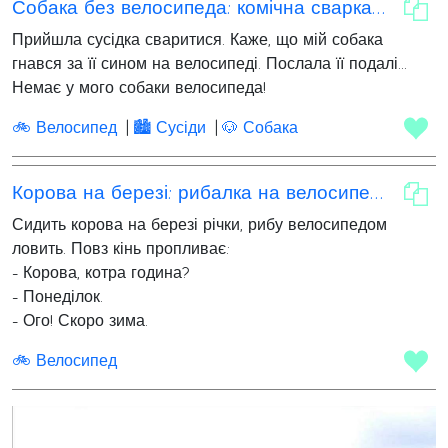
Собака без велосипеда: комічна сварка сусідок
Прийшла сусідка сваритися. Каже, що мій собака
гнався за її сином на велосипеді. Послала її подалі...
Немає у мого собаки велосипеда!
🚲 Велосипед
🏙 Сусіди
🐶 Собака
Корова на березі: рибалка на велосипеді!
Сидить корова на березі річки, рибу велосипедом
ловить. Повз кінь пропливає:
- Корова, котра година?
- Понеділок.
- Ого! Скоро зима.
🚲 Велосипед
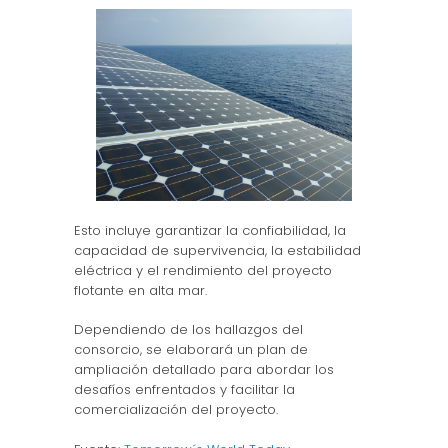
Esto incluye garantizar la confiabilidad, la
capacidad de supervivencia, la estabilidad
eléctrica y el rendimiento del proyecto
flotante en alta mar.
Dependiendo de los hallazgos del
consorcio, se elaborará un plan de
ampliación detallado para abordar los
desafíos enfrentados y facilitar la
comercialización del proyecto.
□ □ □ □ □ □ □
### Work to be completed
Scan the material above for the string "велосипеда", and copy every line where it is found.

### Exercise solution
Собака без велосипеда: комічна сварка сусідок
Немає у мого собаки велосипеда!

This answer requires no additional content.